Kiki chucked back her juice and brought the empty glass down hard. ‘Enough of Monty Kipps – I’m serious. I don’t want to hear his name again this morning, I swear to God.’ She checked her watch. ‘What time’s your first class? Why’re you even here, Zoor? You know? Why – are – you – here? Oh, good morning, Monique,’ said Kiki in a quite different formal voice, stripped of its Florida music. Monique shut the front door behind her and came forward. Kiki gave Monique a frazzled smile. ‘We’re crazy today – everybody’s late, running late. How are you doing, Monique – you OK?’ The new cleaner, Monique, was a squat Haitian woman, about Kiki’s age, darker still than Kiki. This was only her second visit to the house. She wore a US Navy bomber jacket with a turned-up furry collar and a look of apologetic apprehension, sorry for what would go wrong even before it had gone wrong. All this was made more poignant and difficult for Kiki by Monique’s weave: a cheap, orange synthetic hairpiece that was in need of renewal, and today seemed further back than ever on her skull, attached by thin threads to her own sparse hair.

‘I start in here?’ asked Monique timidly.

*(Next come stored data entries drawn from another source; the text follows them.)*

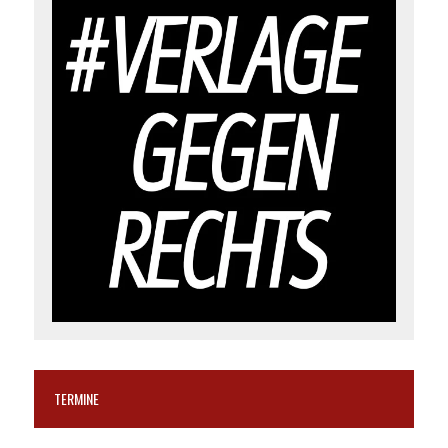
TERMINE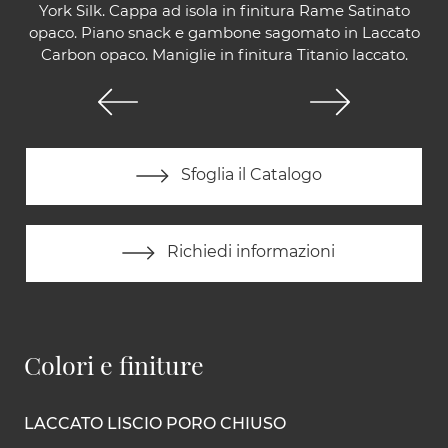
York Silk. Cappa ad isola in finitura Rame Satinato
opaco. Piano snack e gambone sagomato in Laccato
Carbon opaco. Maniglie in finitura Titanio laccato.
Sfoglia il Catalogo
Richiedi informazioni
Colori e finiture
LACCATO LISCIO PORO CHIUSO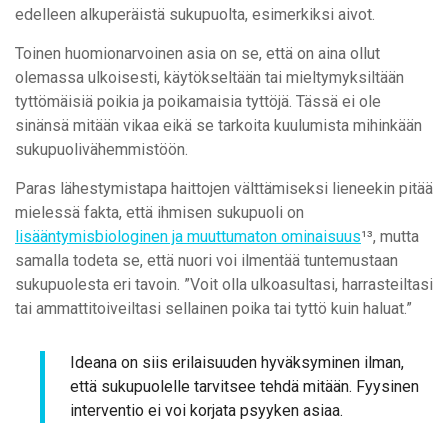
edelleen alkuperäistä sukupuolta, esimerkiksi aivot.
Toinen huomionarvoinen asia on se, että on aina ollut
olemassa ulkoisesti, käytökseltään tai mieltymyksiltään
tyttömäisiä poikia ja poikamaisia tyttöjä. Tässä ei ole
sinänsä mitään vikaa eikä se tarkoita kuulumista mihinkään
sukupuolivähemmistöön.
Paras lähestymistapa haittojen välttämiseksi lieneekin pitää
mielessä fakta, että ihmisen sukupuoli on
lisääntymisbiologinen ja muuttumaton ominaisuus
¹³, mutta
samalla todeta se, että nuori voi ilmentää tuntemustaan
sukupuolesta eri tavoin. ”Voit olla ulkoasultasi, harrasteiltasi
tai ammattitoiveiltasi sellainen poika tai tyttö kuin haluat.”
Ideana on siis erilaisuuden hyväksyminen ilman,
että sukupuolelle tarvitsee tehdä mitään. Fyysinen
interventio ei voi korjata psyyken asiaa.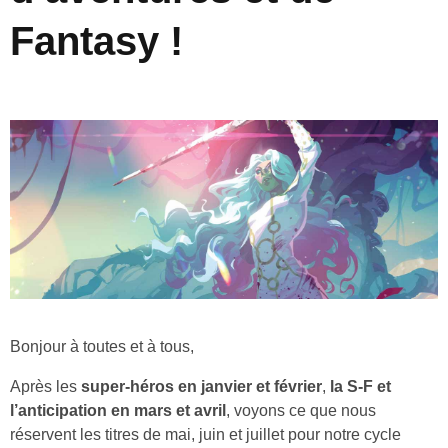
Fantasy !
Bonjour à toutes et à tous,
Après les
super-héros en janvier et février
,
la S-F et
l’anticipation en mars et avril
, voyons ce que nous
réservent les titres de mai, juin et juillet pour notre cycle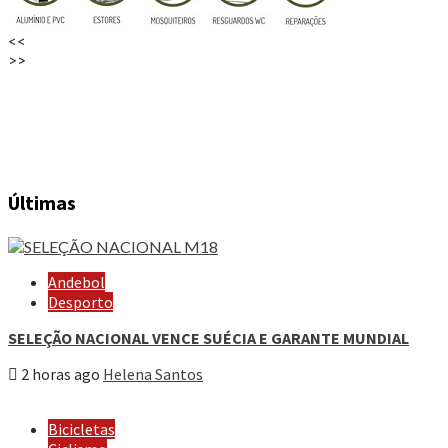
<<
>>
Últimas
Andebol
Desporto
SELEÇÃO NACIONAL VENCE SUÉCIA E GARANTE MUNDIAL
2 horas ago
Helena Santos
Bicicletas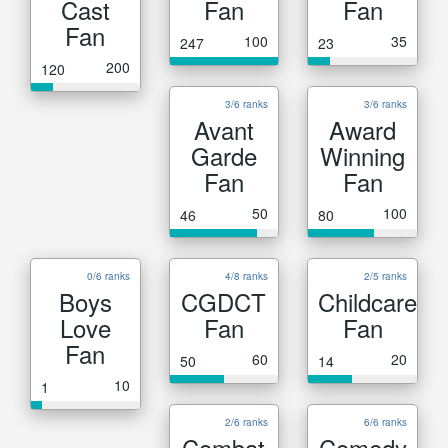
Cast
Fan
Fan
Fan
100
35
247
23
200
120
3/6 ranks
3/6 ranks
Avant
Award
Garde
Winning
Fan
Fan
50
100
46
80
0/6 ranks
4/8 ranks
2/5 ranks
Boys
CGDCT
Childcare
Love
Fan
Fan
Fan
60
20
50
14
10
1
2/6 ranks
6/6 ranks
Combat
Comedy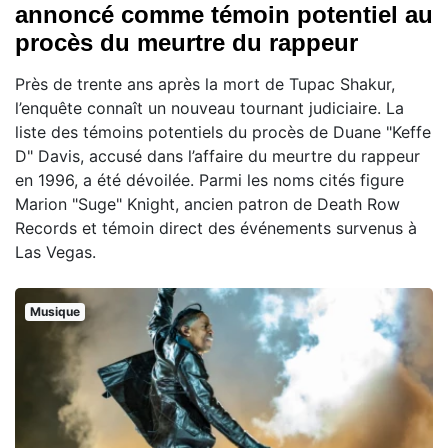
annoncé comme témoin potentiel au
procès du meurtre du rappeur
Près de trente ans après la mort de Tupac Shakur,
l’enquête connaît un nouveau tournant judiciaire. La
liste des témoins potentiels du procès de Duane "Keffe
D" Davis, accusé dans l’affaire du meurtre du rappeur
en 1996, a été dévoilée. Parmi les noms cités figure
Marion "Suge" Knight, ancien patron de Death Row
Records et témoin direct des événements survenus à
Las Vegas.
Musique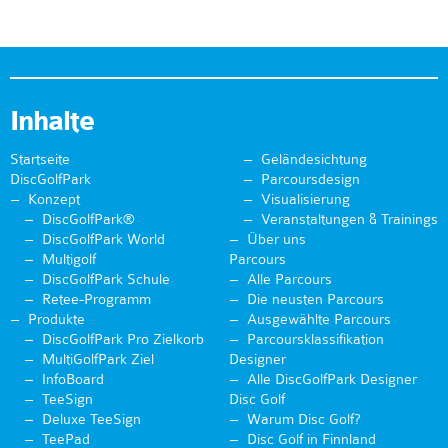
Inhalte
Startseite
Geländesichtung
DiscGolfPark
Parcoursdesign
Konzept
Visualisierung
DiscGolfPark®
Veranstaltungen & Trainings
DiscGolfPark World
Über uns
Multigolf
Parcours
DiscGolfPark Schule
Alle Parcours
Retee-Programm
Die neusten Parcours
Produkte
Ausgewählte Parcours
DiscGolfPark Pro Zielkorb
Parcoursklassifikation
MultiGolfPark Ziel
Designer
InfoBoard
Alle DiscGolfPark Designer
TeeSign
Disc Golf
Deluxe TeeSign
Warum Disc Golf?
TeePad
Disc Golf in Finnland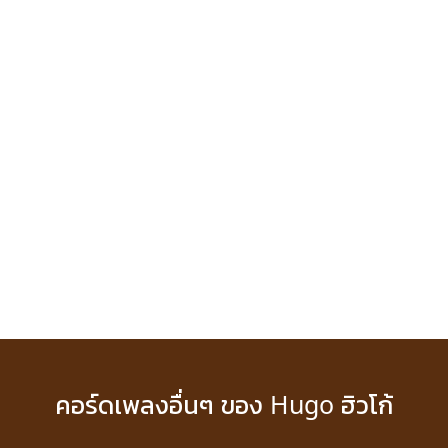
คอร์ดเพลงอื่นๆ ของ Hugo ฮิวโก้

Her hand hovered near the high zip of her coat, but she did not undo it.

‘Actually, Monique, could you start in the study – my study,’ said Kiki quickly and over something Howard was starting to say. ‘Is that OK? Please don’t move any papers – just pile them up, if you can.’

Monique stood where she was, clutching her zip. Kiki stayed in her strange moment, nervous of what this black woman thought of another black woman paying her to clean.

‘Zora will show you – Zora, show Monique, please, just go on, show her where.’

Zora began to vault up the stairs three at a time, Monique trudging behind her. Howard came out from behind the proscenium and into his marriage.

‘If this happens,’ said Howard levelly, between sips of coffee, ‘Monty Kipps will be an in-law. Of ours. Not somebody else’s in-law. Ours.’

‘Howard,’ said Kiki with equal control, ‘please, no ‘‘routines’’. We’re not on stage. I’ve just said I don’t want to talk about this now. I know you heard me.’

Howard gave a little bow.

‘Levi needs money for a cab. If you want to worry about something, worry about that. Don’t worry about the Kippses.’ ‘Kippses?’ called Levi, from somewhere out of sight. ‘Kippses who? Where they at?’

This faux Brooklyn accent belonged to neither Howard nor Kiki, and had only arrived in Levi’s mouth three years earlier, as he turned twelve. Jerome and Zora had been born in England, Levi in America. But all their various American accents seemed, to Howard, in some way artificial – not quite the products of this house of his wife. None, though, was as inexplicable as Levi’s. Brooklyn? The Belseys were located two hundred miles north of Brooklyn. Howard felt very close to commenting on it this morning (he had been warned by his wife not to comment on it), but now Levi appeared from the hallway and disarmed his father with a gappy smile before biting the top off a muffin he held in his hand.